Ceviz bolca tryptophan içerir. Bu özelliğinden dolayı da serotonin salgısını artırır ve açlık hissini bastırır. Tüketimlerinde kalorilerinin yüksek olduğunu unutmamak gerekir. Günde 30 gr tüketilmeleri yeterlidir.
Süt ve süt ürünleri
Süt ve süt ürünleri triptofan içermektedir. Bu özellikleri ile depresyona karşı etki gösterirler. Süt ve süt ürünlerinden yoğurt ve kefir probiyotik özellikleri sayesinde bağırsaklardaki yararlı mikroorganizmaların sayısını artırır, bağışıklık sistemini güçlendirir ve vücuttaki yağ kütlesinin azalmasına yardımcı olarak kilo kontrolünü sağlarlar. Son yapılan çalışmalar probiyotiklerin duygusal açıdan da önemli değişimlere sahip olduğunu belirtmektedir.
Ispanak
Ispanak fiziksel ve zihinsel sağlığı korunmasında önemli olan folik asit açısında iyi bir kaynaktır. Folik asit eksikliğinde vücut yeterli serotonin üretemez. Ispanak kış ayları için harika bir doğal antidepresandır.
Kuru Baklagiller
Mercimek, nohut, kuru fasulye, börülce tryptophandan zengindir. Börülce aynı zamanda folik asit bakımından da zengindir. Kuru baklagilller vücutta serotonin salgılanmasında önemli bir role sahiptir. Lif içerikleri yüksek, aynı zamanda glisemik indeksleri de düşük olan kuru baklagiller tokluk hissi sağlar. Yapılan araştırmalara göre, kanda bulunan yağların emilmeden vücuttan atılmasını sağlamaktadırlar.
Muz
Muz Tryptophan adı verilen bir tür aminoasitten zengindir.

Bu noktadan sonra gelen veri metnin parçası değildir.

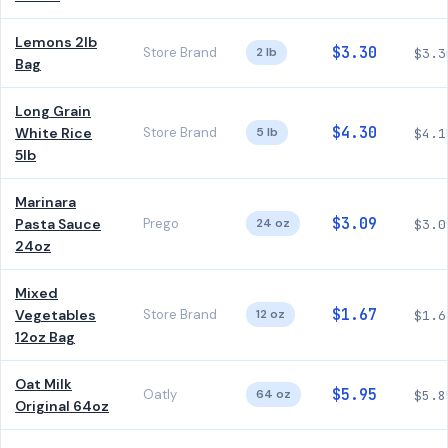
Lemons 2lb
$3.30
Store Brand
2 lb
$3.3
Bag
Long Grain
$4.30
White Rice
Store Brand
5 lb
$4.1
5lb
Marinara
$3.09
Pasta Sauce
Prego
24 oz
$3.0
24oz
Mixed
$1.67
Vegetables
Store Brand
12 oz
$1.6
12oz Bag
Oat Milk
$5.95
Oatly
64 oz
$5.8
Original 64oz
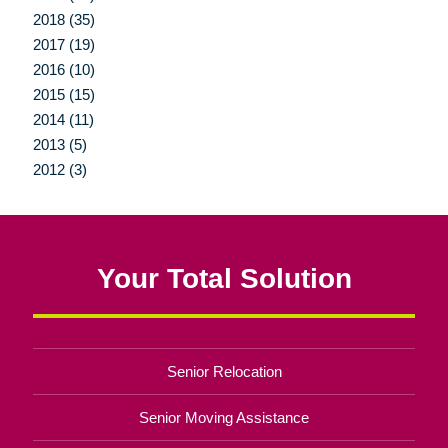
2018 (35)
2017 (19)
2016 (10)
2015 (15)
2014 (11)
2013 (5)
2012 (3)
Your Total Solution
Senior Relocation
Senior Moving Assistance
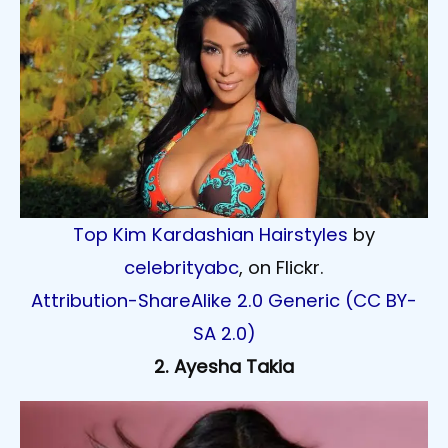
Top Kim Kardashian Hairstyles
by
celebrityabc
, on Flickr.
Attribution-ShareAlike 2.0 Generic (CC BY-
SA 2.0)
2. Ayesha Takia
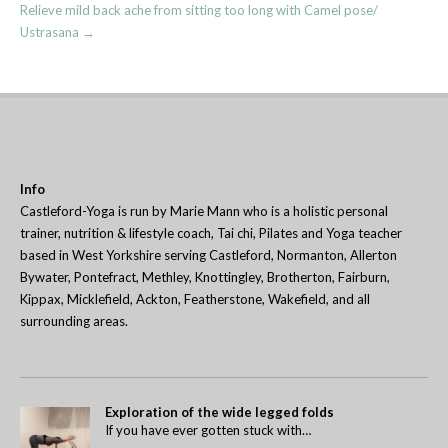
Relieve mild back ache from sitting too long with Camel pose/
Ustrasana
→
Info
Castleford-Yoga is run by Marie Mann who is a holistic personal
trainer, nutrition & lifestyle coach, Tai chi, Pilates and Yoga teacher
based in West Yorkshire serving Castleford, Normanton, Allerton
Bywater, Pontefract, Methley, Knottingley, Brotherton, Fairburn,
Kippax, Micklefield, Ackton, Featherstone, Wakefield, and all
surrounding areas.
Exploration of the wide legged folds
If you have ever gotten stuck with…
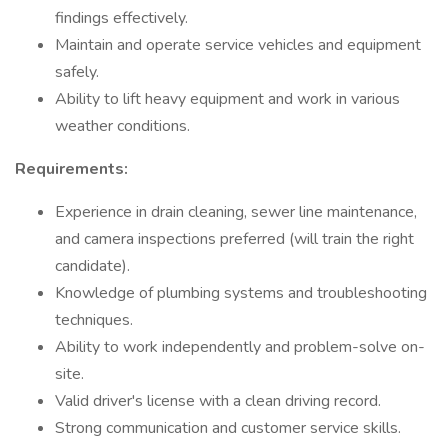
findings effectively.
Maintain and operate service vehicles and equipment
safely.
Ability to lift heavy equipment and work in various
weather conditions.
Requirements:
Experience in drain cleaning, sewer line maintenance,
and camera inspections preferred (will train the right
candidate).
Knowledge of plumbing systems and troubleshooting
techniques.
Ability to work independently and problem-solve on-
site.
Valid driver's license with a clean driving record.
Strong communication and customer service skills.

Tryptophan vücutta serotonin hormonunun salgılanmasında önemli role sahiptir. Aynı zamanda potasyum kaynağı olarak bildiğimiz muz, potasyum içeriğinden dolayı da stresle savaşır. Meyvelerden kivi, ananas, greyfurt, portakalda serotonin üretimini arttıran meyvelerdedir.
Yeşil çay
Yeşil çayda L-theanine isimli aminoasit bulunur. Bu aminoasit beyindeki alfa dalgalarını canlandırıyor. Aynı zamanda yeşil çay antioksidan özelliğe sahiptir. Yeşil çay, depresyon ve anksiyeteye karşı sizi kuvvetlendirir.
Su
En iyi doğal antidepresanlardan biridir. Yeteri kadar su tüketilmemesi dehidratasyon sonucu fiziksel ve zihinsel yorgunluğa neden olur. Kendinizi daha az depresif hissetmenize yardımcı olmak için günde en az 10-12 bardak su tüketin.